• **EXERCISE INPUTS**:

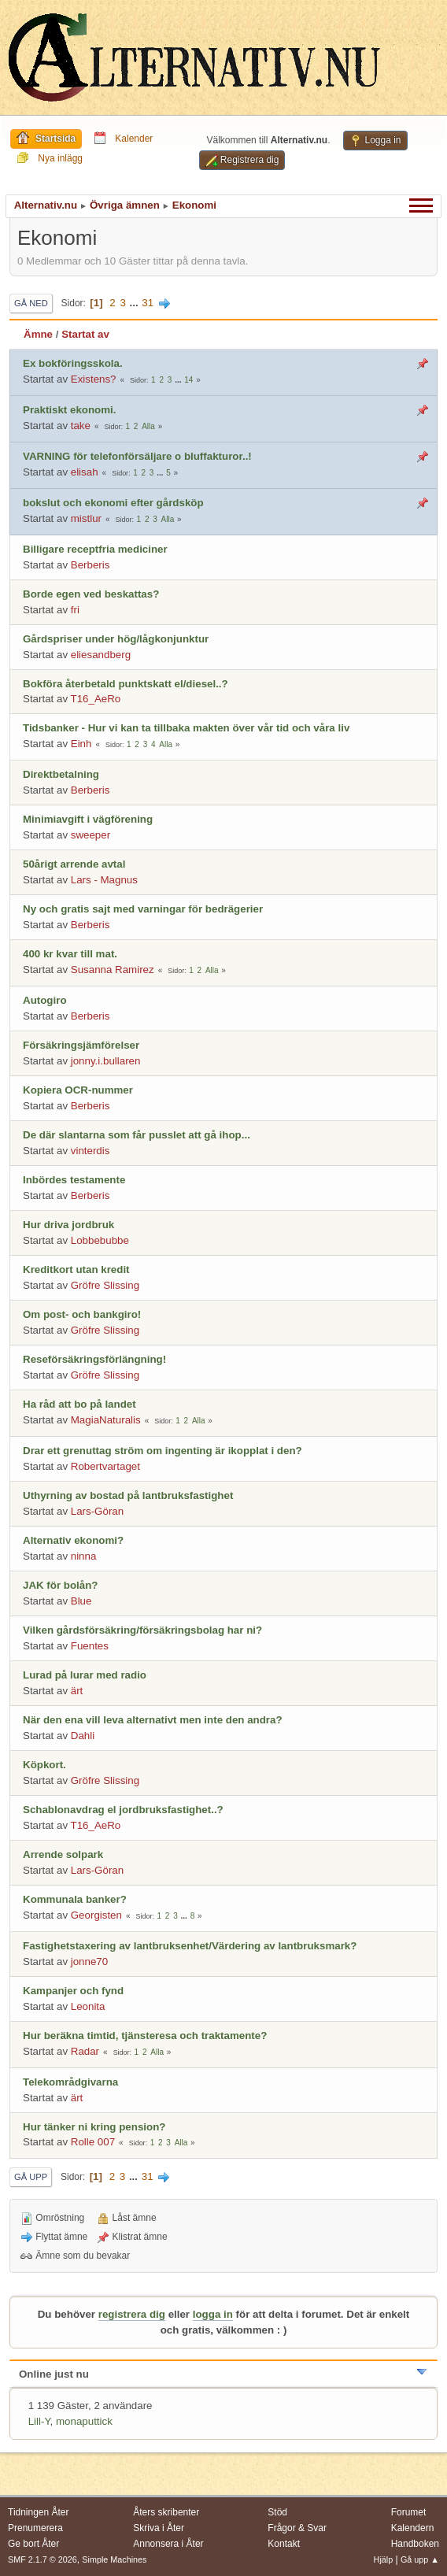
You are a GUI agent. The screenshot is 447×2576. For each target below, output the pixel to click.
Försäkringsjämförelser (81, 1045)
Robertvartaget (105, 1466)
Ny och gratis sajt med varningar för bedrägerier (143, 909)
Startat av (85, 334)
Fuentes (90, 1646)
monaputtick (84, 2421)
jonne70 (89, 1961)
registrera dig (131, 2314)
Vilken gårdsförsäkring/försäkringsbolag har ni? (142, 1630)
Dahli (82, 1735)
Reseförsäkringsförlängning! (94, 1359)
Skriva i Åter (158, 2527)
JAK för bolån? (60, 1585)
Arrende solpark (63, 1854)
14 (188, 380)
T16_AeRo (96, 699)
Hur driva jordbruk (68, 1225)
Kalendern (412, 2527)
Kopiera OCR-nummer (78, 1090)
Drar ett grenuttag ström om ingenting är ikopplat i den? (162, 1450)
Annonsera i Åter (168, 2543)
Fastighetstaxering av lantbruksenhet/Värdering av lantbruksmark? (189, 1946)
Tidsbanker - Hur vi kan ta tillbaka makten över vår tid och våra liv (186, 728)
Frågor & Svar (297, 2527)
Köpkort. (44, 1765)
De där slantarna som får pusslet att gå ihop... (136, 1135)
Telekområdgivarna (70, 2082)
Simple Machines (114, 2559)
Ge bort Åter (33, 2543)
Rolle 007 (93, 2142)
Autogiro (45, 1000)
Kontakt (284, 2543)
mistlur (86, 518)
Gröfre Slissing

• **WHAT IS BEING ASKED**: All lines starting at the one holding "Kopiera OCR-nummer (78, 1090)" and ending at the last line above must be output exactly, and no other line may appear.

• **RESPONSE**:
Kopiera OCR-nummer (78, 1090)
Drar ett grenuttag ström om ingenting är ikopplat i den? (162, 1450)
Annonsera i Åter (168, 2543)
Fastighetstaxering av lantbruksenhet/Värdering av lantbruksmark? (189, 1946)
Tidsbanker - Hur vi kan ta tillbaka makten över vår tid och våra liv (186, 728)
Frågor & Svar (297, 2527)
Köpkort. (44, 1765)
De där slantarna som får pusslet att gå ihop... (136, 1135)
Telekområdgivarna (70, 2082)
Simple Machines (114, 2559)
Ge bort Åter (33, 2543)
Rolle 007 (93, 2142)
Autogiro (45, 1000)
Kontakt (284, 2543)
mistlur (86, 518)
Gröfre Slissing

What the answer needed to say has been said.